PROBLEM TO WORK ON: For this exercise, copy each line of the records that contains the word "Adaptive".

Start of PROVIDED DATA

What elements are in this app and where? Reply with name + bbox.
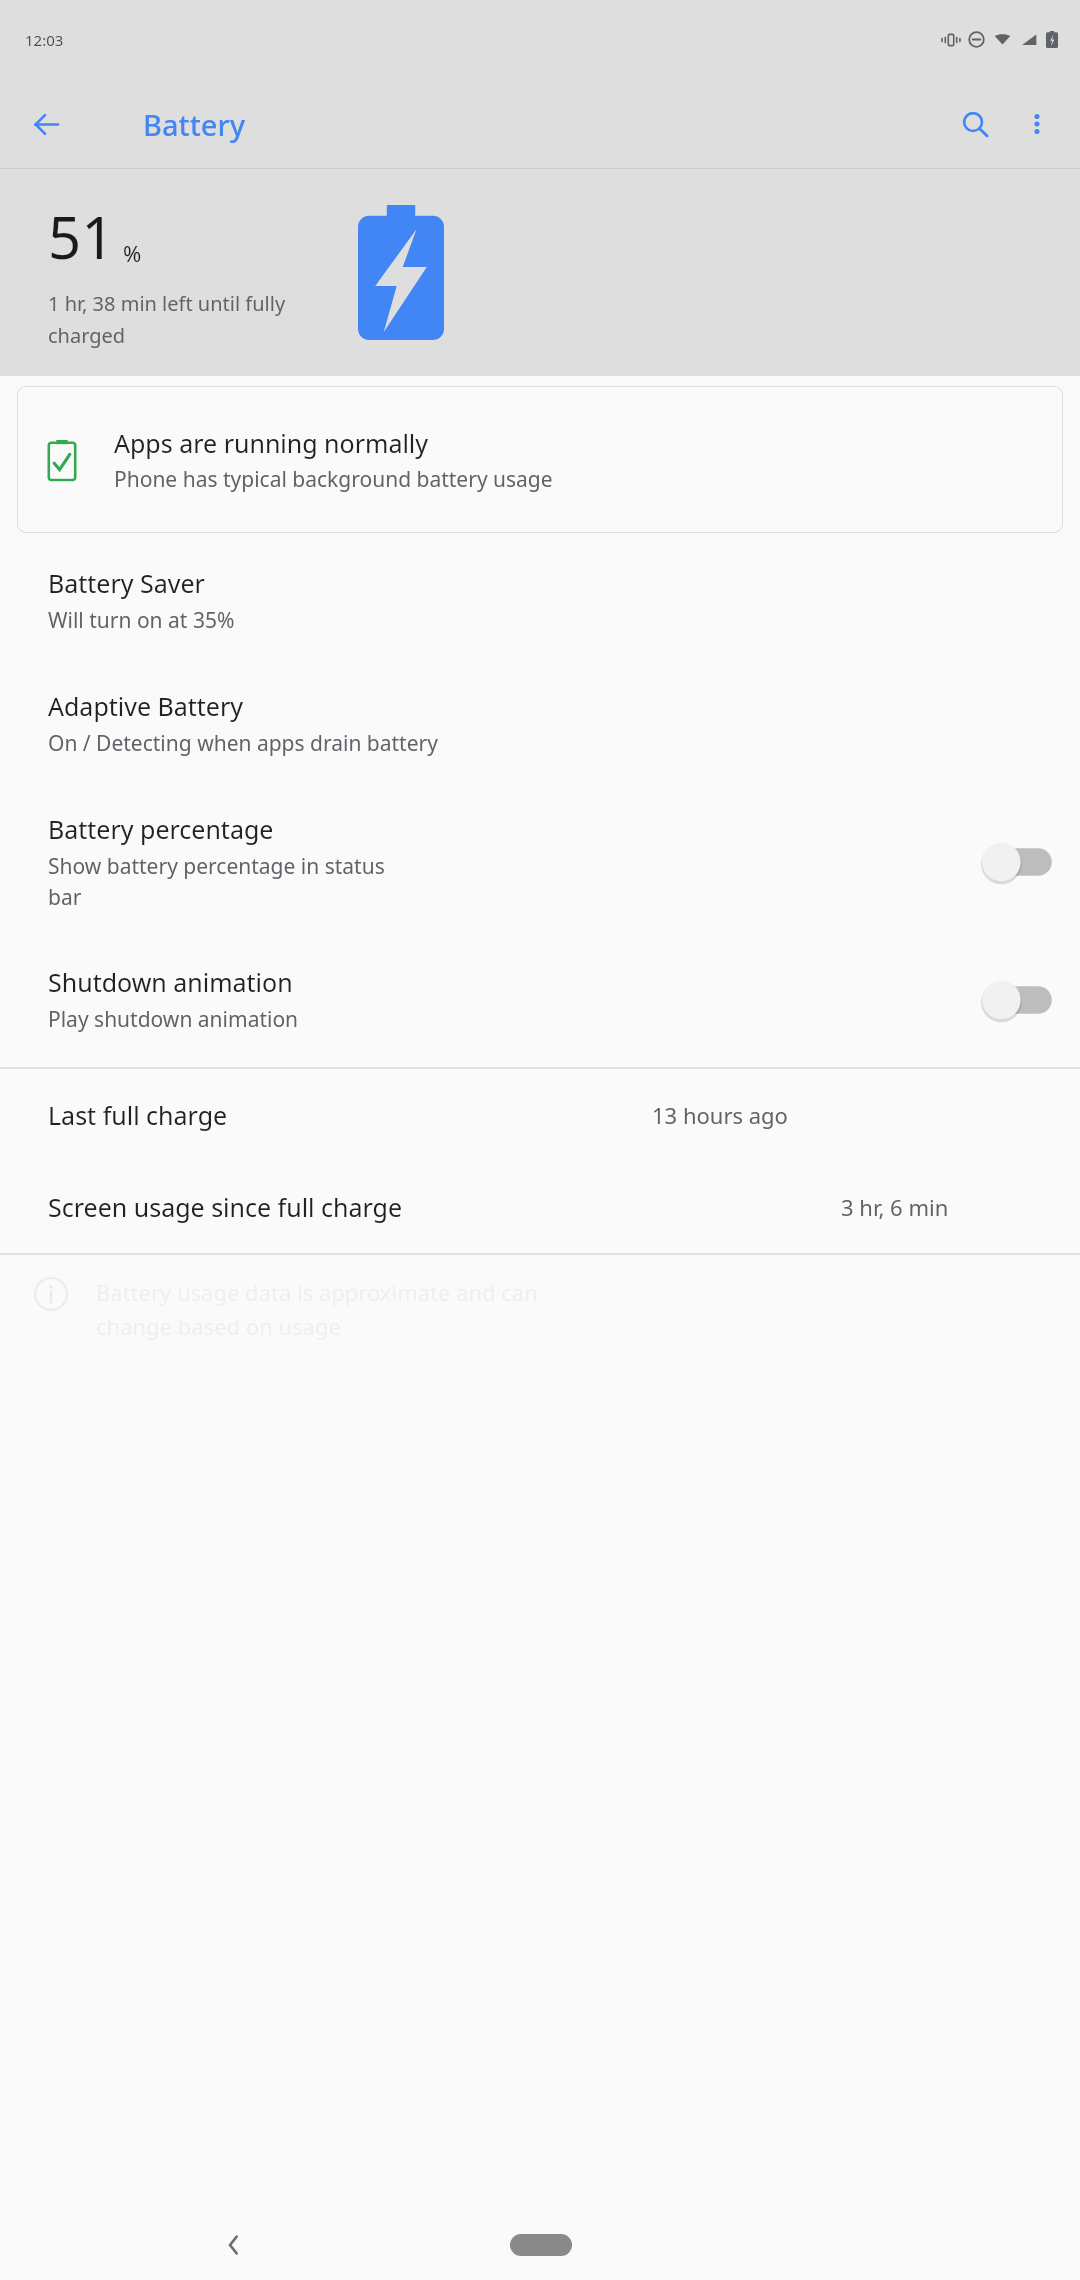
staticText: Last full charge: [48, 1098, 228, 1132]
button[interactable]: Home: [510, 2234, 572, 2256]
staticText: Show battery percentage in status bar: [48, 852, 385, 911]
button[interactable]: Battery Saver: [0, 539, 1080, 662]
staticText: On / Detecting when apps drain battery: [48, 729, 438, 758]
button[interactable]: Toggle: [980, 839, 1058, 885]
button[interactable]: Search: [944, 93, 1006, 155]
button[interactable]: Screen usage since full charge: [0, 1161, 1080, 1253]
button[interactable]: Battery percentage: [0, 785, 1080, 938]
button[interactable]: Apps are running normally: [17, 386, 1063, 533]
button[interactable]: Back: [18, 96, 74, 152]
staticText: %: [123, 238, 142, 268]
staticText: Phone has typical background battery usa…: [114, 465, 553, 494]
staticText: Will turn on at 35%: [48, 606, 235, 635]
button[interactable]: Back: [210, 2221, 258, 2269]
staticText: Play shutdown animation: [48, 1005, 299, 1034]
button[interactable]: Adaptive Battery: [0, 662, 1080, 785]
button[interactable]: Shutdown animation: [0, 938, 1080, 1061]
staticText: 12:03: [25, 30, 64, 50]
staticText: 13 hours ago: [652, 1100, 788, 1130]
staticText: Shutdown animation: [48, 965, 293, 999]
staticText: Apps are running normally: [114, 426, 429, 460]
staticText: Adaptive Battery: [48, 689, 244, 723]
button[interactable]: More options: [1006, 93, 1068, 155]
staticText: Battery: [143, 105, 245, 144]
staticText: Battery usage data is approximate and ca…: [96, 1277, 538, 1341]
staticText: Battery percentage: [48, 812, 274, 846]
staticText: 1 hr, 38 min left until fully charged: [48, 290, 286, 349]
staticText: 51: [48, 197, 115, 276]
button[interactable]: Last full charge: [0, 1069, 1080, 1161]
staticText: Battery Saver: [48, 566, 205, 600]
button[interactable]: Toggle: [980, 977, 1058, 1023]
staticText: 3 hr, 6 min: [841, 1192, 949, 1222]
staticText: Screen usage since full charge: [48, 1190, 403, 1224]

End of PROVIDED DATA

THE COMPLETED TASK:
button[interactable]: Adaptive Battery: [0, 662, 1080, 785]
staticText: Adaptive Battery: [48, 689, 244, 723]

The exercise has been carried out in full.